C’è Naief, fuggito da Homs e da quasi due anni in Italia ed ora integrato ad Avezzano dove lavora come tappezziere, che riabbraccia dopo tanto tempo, porgendole una rosa ed un palloncino a forma di cuore, la sua fidanzata, Nesserin. Ed ancora: i due fratelli e la sorella, originari di Damasco, che finalmente possono riabbracciare la mamma di 39 anni e la sorella. Tutti si sciolgono in lacrime e sorrisi. E per loro scattano gli applausi.

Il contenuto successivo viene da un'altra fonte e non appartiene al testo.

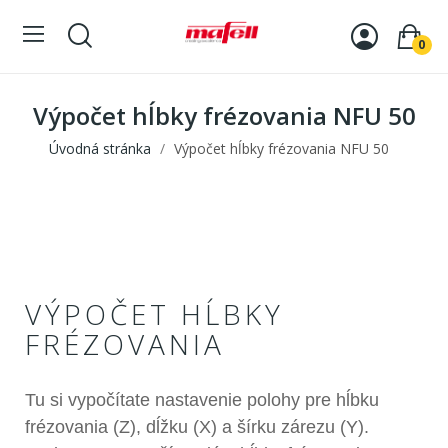
0
Výpočet hĺbky frézovania NFU 50
Úvodná stránka
Výpočet hĺbky frézovania NFU 50
VÝPOČET HĹBKY
FRÉZOVANIA
Tu si vypočítate nastavenie polohy pre hĺbku
frézovania (Z), dĺžku (X) a šírku zárezu (Y).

Sono alcune delle storie di ricongiungimento familiare che hanno caratterizzato questa mattina, all’aeroporto di Fiumicino, l’arrivo, via Beirut, di 69 rifugiati siriani, tra i quali 25 minori, fuggiti dalle sofferenze e dalla guerra, grazie ai Corridoi Umanitari promossi da Comunità di Sant’Egidio, Federazione delle Chiese Evangeliche in Italia e Tavola Valdese, in accordo con i ministeri dell’Interno e degli Esteri.

Allo scalo romano i rifugiati, in diversi casi, hanno trovato propri familiari, con fiori in mano, già giunti in Italia con precedenti arrivi di Corridoi umanitari e che hanno da tempo avviato un percorso di integrazione, studio della lingua ed inserimento lavorativo. L’altra immagine odierna è dei tanti bambini che gridano “Viva l’Italia” ed urlano, senza freni, la loro gioia. Sono i primi contatti con la nuova realtà, primi passi verso l’integrazione; presto potranno frequentare una scuola italiana.

Con l’arrivo di oggi viene toccata quota di 1500 persone, per lo più siriane, cristiane e musulmane, giunte con i Corridoi dal Libano, provenienti  soprattutto da Aleppo, Homs, Idlib, Damasco. Sono passati quasi tre anni, infatti, dal primo corridoio umanitario che il 4 febbraio 2016 permise alla famiglia della piccola Falak di arrivare in sicurezza in Italia, senza doversi affidare ai trafficanti del mare. Da allora, da Beirut, 20 corridoi umanitari distribuiti su 26 voli aerei.

L’iniziativa italiana, in virtù di un accordo tra Cei e Comunità di S.Egidio, ha aperto un altro corridoio umanitario dall’Etiopia per 500 rifugiati africani.